Below are records to repeat exactly; do not include any pictures.
------
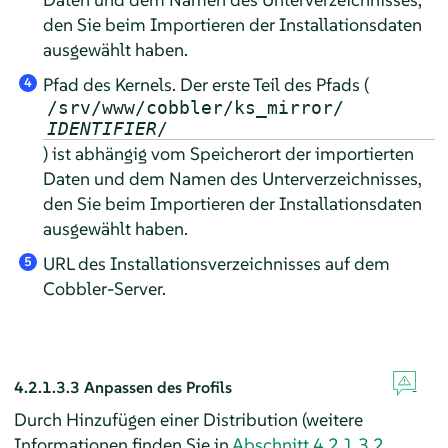
den Sie beim Importieren der Installationsdaten
ausgewählt haben.
Pfad des Kernels. Der erste Teil des Pfads (
4
/srv/www/cobbler/ks_mirror/
IDENTIFIER
/
) ist abhängig vom Speicherort der importierten
Daten und dem Namen des Unterverzeichnisses,
den Sie beim Importieren der Installationsdaten
ausgewählt haben.
URL des Installationsverzeichnisses auf dem
5
Cobbler-Server.
4.2.1.3.3
Anpassen des Profils
Durch Hinzufügen einer Distribution (weitere
Informationen finden Sie in
Abschnitt 4.2.1.3.2,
------
OUTPUT BELOW
den Sie beim Importieren der Installationsdaten
ausgewählt haben.
Pfad des Kernels. Der erste Teil des Pfads (
4
/srv/www/cobbler/ks_mirror/
IDENTIFIER
/
) ist abhängig vom Speicherort der importierten
Daten und dem Namen des Unterverzeichnisses,
den Sie beim Importieren der Installationsdaten
ausgewählt haben.
URL des Installationsverzeichnisses auf dem
5
Cobbler-Server.
4.2.1.3.3
Anpassen des Profils
Durch Hinzufügen einer Distribution (weitere
Informationen finden Sie in
Abschnitt 4.2.1.3.2,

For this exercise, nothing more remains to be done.